Put proper planting dates on the calendar!

Nowhere in all your gardening activities will planting dates be any more important than it will in your vegetable garden. You can plant most trees and shrubs 12 months a year. You can plant turfgrasses for five months of late spring, summer, and early fall.

But when it comes to your vegetables, each crop has a planting window of two to three weeks. Because of our hot weather of late spring and summer, this is absolutely non-negotiable. If for any reason you slip up and miss the preferred planting date for one of your crops, you’ll have a decision of whether to take a big risk by planting it late, or perhaps just bypassing it entirely and replacing it with something with better odds for that date.

With that in mind, let’s look at the spring planting season at each of the stopping points and develop a list of the crops that you’d want to plant at each of them. I’d suggest you scan through the list, and when you see a vegetable your family enjoys, mark it down on your calendar so you’ll know when its time rolls around.

Keep in mind, these dates are relative to the average date of the last killing freeze.
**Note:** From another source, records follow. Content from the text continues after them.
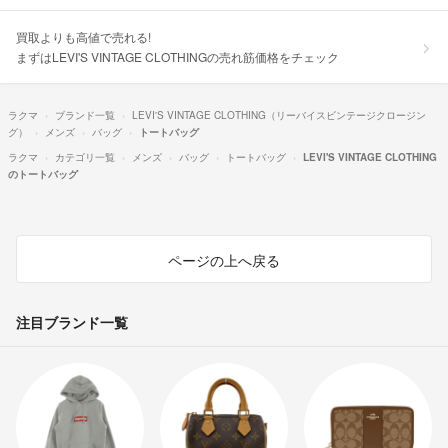
買取よりも高値で売れる!
まずはLEVI'S VINTAGE CLOTHINGの売れ筋価格をチェック
ラクマ
ブランド一覧
LEVI'S VINTAGE CLOTHING（リーバイスビンテージクロージン
グ）
メンズ
バッグ
トートバッグ
ラクマ
カテゴリ一覧
メンズ
バッグ
トートバッグ
LEVI'S VINTAGE CLOTHING
のトートバッグ
ページの上へ戻る
注目ブランド一覧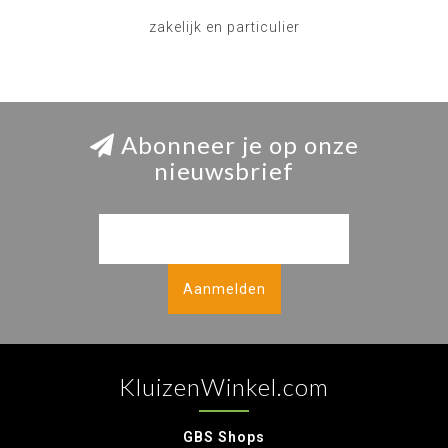
zakelijk en particulier
Abonneer je op onze
nieuwsbrief
Aanmelden
KluizenWinkel.com
GBS Shops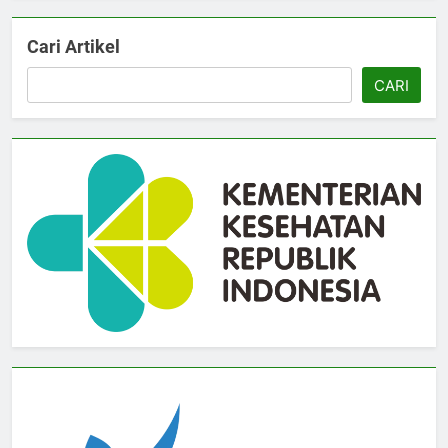
Cari Artikel
CARI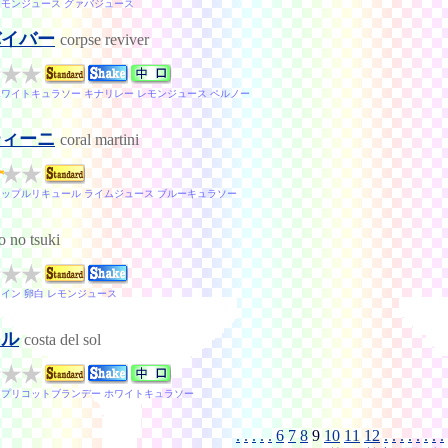
レモンジュース グァバジュース
バイバー
corpse reviver
ホワイトキュラソー キナリレー レモンジュース ペルノー
ティーニ
coral martini
アップルリキュール ライムジュース ブルーキュラソー
o no tsuki
ワイン 卵白 レモンジュース
ソル
costa del sol
アプリコットブランデー ホワイトキュラソー
.
.
.
.
.
6
7
8
9
10
11
12
.
.
.
.
.
.
.
.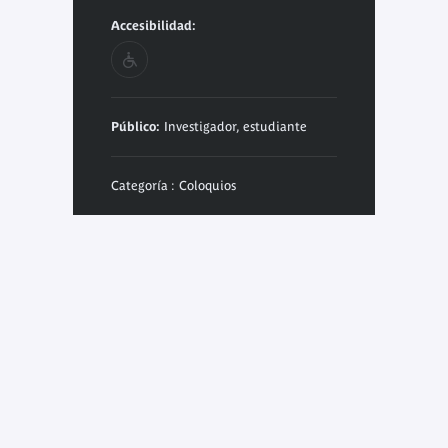
Accesibilidad:
Público:
Investigador, estudiante
Categoría : Coloquios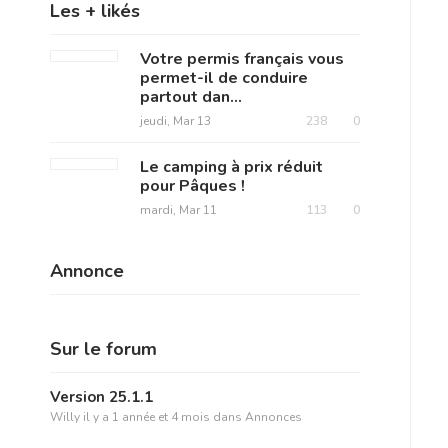
Les + likés
Votre permis français vous
permet-il de conduire
partout dan...
jeudi, Mar 13
238
0
Le camping à prix réduit
pour Pâques !
mardi, Mar 11
113
0
Annonce
Sur le forum
Version 25.1.1
Willy
il y a 1 année et 4 mois
dans
Annonces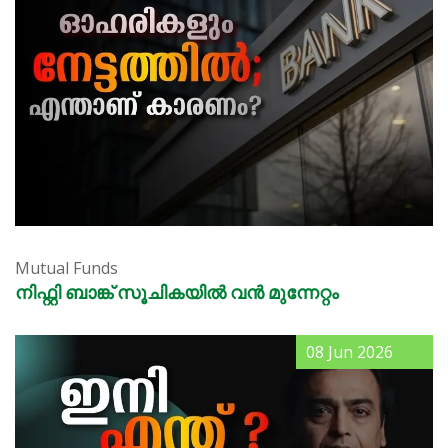
Mutual Funds
നിഫ്റ്റി ബാങ്ക് സൂചികയിൽ വൻ മുന്നേറ്റം
08 Jun 2026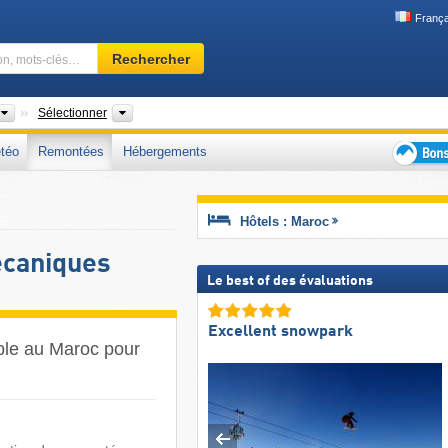
França
Domaine
Rechercher
skiable,
région,
mots-
Pays
Chaînes de montagnes, Régions
Sélectionner
clés…
téo
Remontées
Hébergements
Bons
plans
séjour
Hôtels : Maroc
au
ski
écaniques
Le best of des évaluations
Excellent snowpark
âble au Maroc pour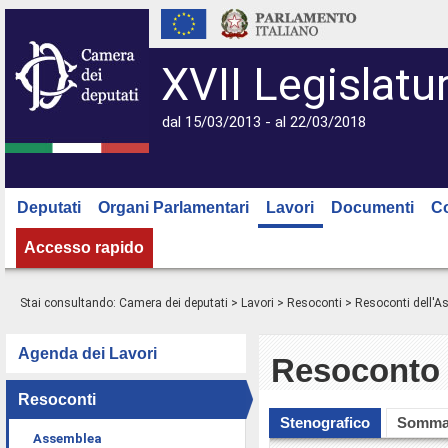
XVII Legislatu
dal 15/03/2013 - al 22/03/2018
Deputati
Organi Parlamentari
Lavori
Documenti
C
Accesso rapido
Stai consultando:
Camera dei deputati
>
Lavori
>
Resoconti
>
Resoconti dell'
Agenda dei Lavori
Resoconto 
Resoconti
Stenografico
Somma
Assemblea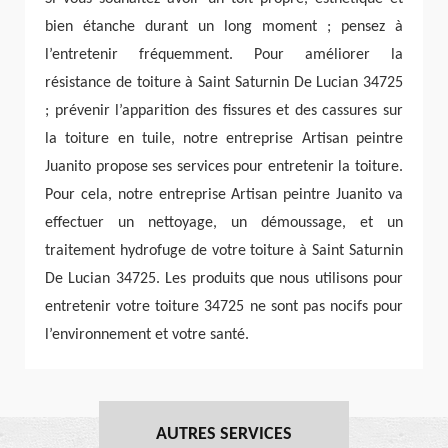
bien étanche durant un long moment ; pensez à
l’entretenir fréquemment. Pour améliorer la
résistance de toiture à Saint Saturnin De Lucian 34725
; prévenir l’apparition des fissures et des cassures sur
la toiture en tuile, notre entreprise Artisan peintre
Juanito propose ses services pour entretenir la toiture.
Pour cela, notre entreprise Artisan peintre Juanito va
effectuer un nettoyage, un démoussage, et un
traitement hydrofuge de votre toiture à Saint Saturnin
De Lucian 34725. Les produits que nous utilisons pour
entretenir votre toiture 34725 ne sont pas nocifs pour
l’environnement et votre santé.
AUTRES SERVICES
In the Metroplex area that’s around March 20. That’s the date at which you have a 50-50 chance of having at least one more killing freeze. If you’re reading this from another area where that date is earlier or later, adjust the following vegetable planting dates accordingly:

Jan. 20-Feb. 5: Onions, snap-style English peas.

Feb. 10-20: Irish potatoes, cabbage, broccoli, Brussels sprouts, cauliflower, collards, kohlrabi, kale.

Feb. 20-Mar. 5: Beets, radishes, carrots, spinach, leaf lettuce, chard, mustard, other leafy and root vegetables.

Mar. 20-31: Tomatoes, peppers, sweet corn, green beans, squash, melons, cucumbers, pumpkins.

April 1-30: Sweet potatoes, eggplant, southern peas, okra.

Figuring back from the average date of the first killing freeze in North Texas in the fall (Nov. 20 in the Metroplex) we can develop a similar fall planting schedule. I’ll save that for a later date but know that the first plantings will come up July 1 when you set out tomato transplants and when you plant small and mid-sized pumpkins from seed.